I have edited my Apache configuration files using the "nano" editor in Linux. I have made the configuration for the first virtual host (example1.com) by typing many things by hand or by adding small snippets via copy-and-paste piece by piece.

When creating the configuration files for the other virtual hosts, I have copied large portions from the first configuration file into the other ones. I did this using a mouse in a terminal window.

Since I had not made nano wrap the lines, it showed only the first part of every line (up to the right border of the respective window). When copying the "overflowing" lines, only that first part had been copied because the copy-and-paste via mouse is provided by the terminal and not provided by nano.

There was only one line in the files where that mattered. Could you guess which one?
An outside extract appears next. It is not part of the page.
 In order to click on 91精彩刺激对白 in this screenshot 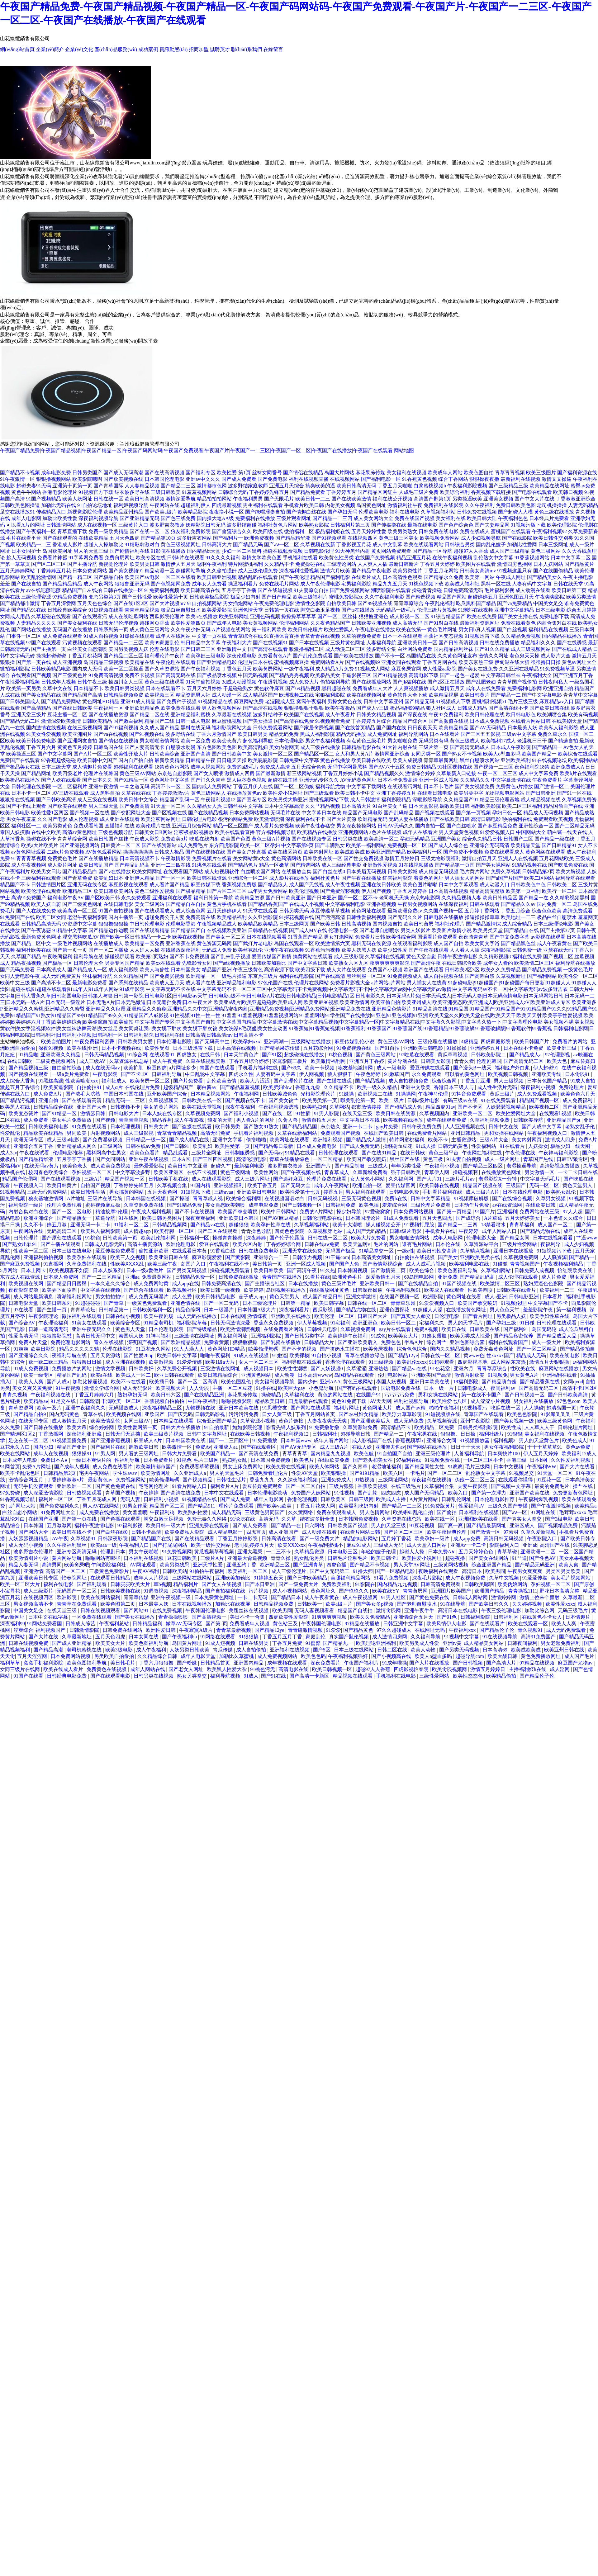 , I will do `click(142, 544)`.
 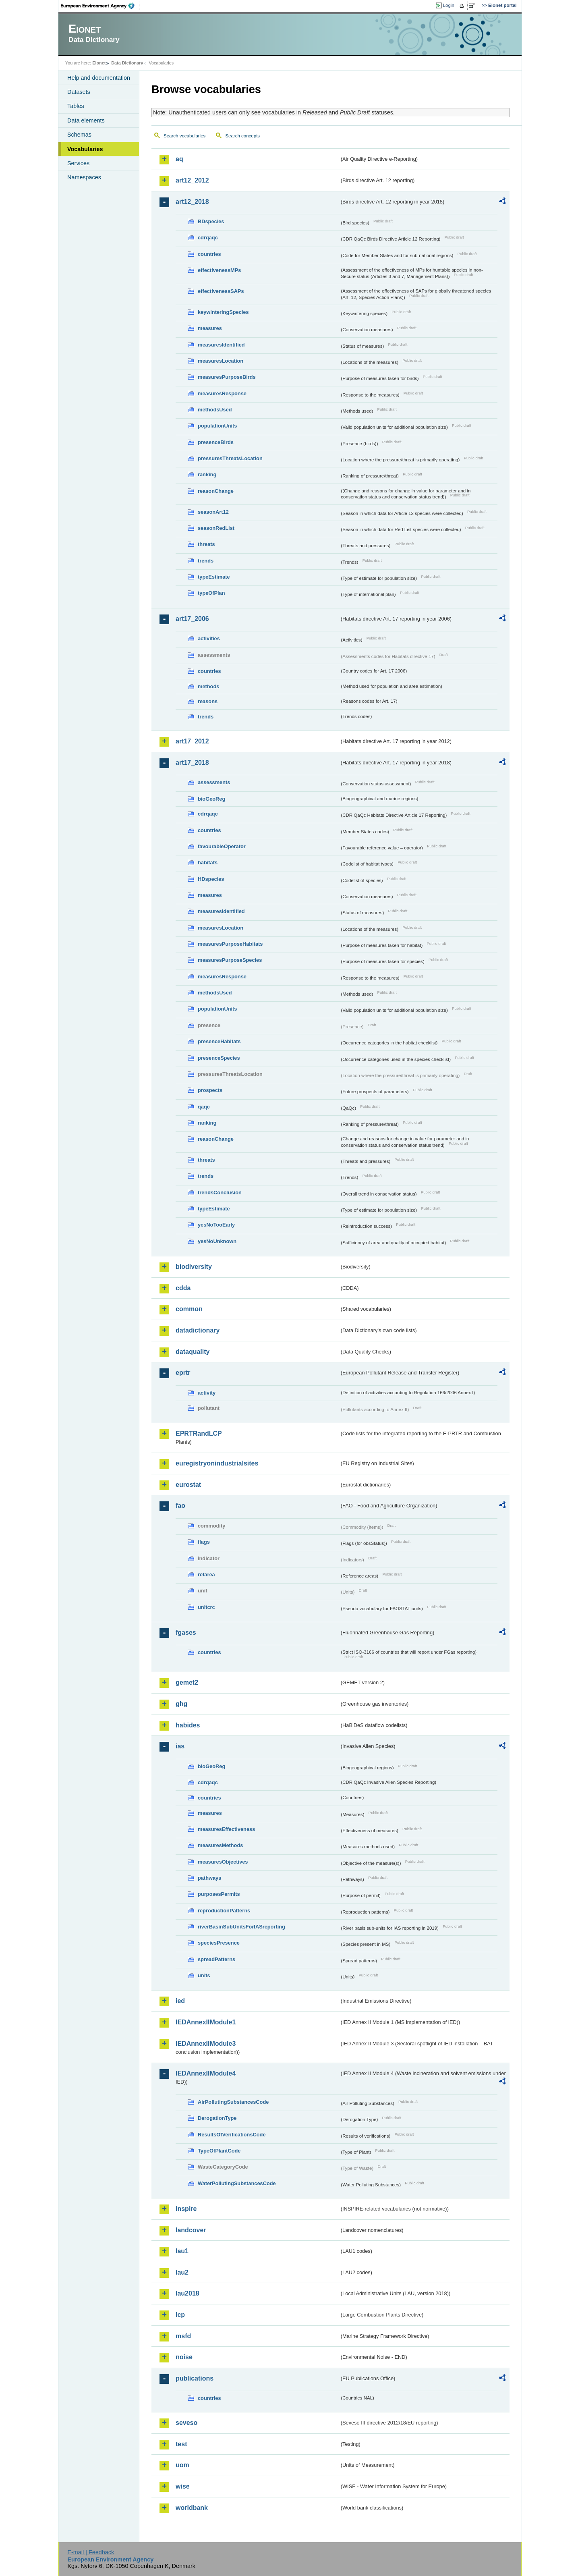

Of course, the longest one, i.e. the cipher suite.

That means that in the configuration files for every virtual host except the first one the cipher suite string had been cut somewhere in the middle because only the first part had been copied out of the editor window. I did not recognize that because the nano editor window was the same size every time, and thus, the cipher suite line looked the same every time (the missing part was outside the window).

Weirdly enough, Apache did not complain about the crippled cipher suite string (which in this case ended with a dash) when starting up. Since I had activated LogLevel Debug and regularly had studied all Apache log files, I really would have expected seeing some message about the malformed cipher suite string. But there was absolutely nothing.

In other words, I now have reached my goal, and the configuration which I have described above works like a charm. I apologize for the confusion.

What could we learn from that?

1) An Apache vhost may not work as expected even when its configuration is without errors, but when there are errors in the other vhost configurations.

2) ALWAYS activate line wrapping in any editor - a thing which I always do when working with Windows programs; in fact, nano / Linux is the only editor where I regularly forget to do so (although I am using other Linux editors as well).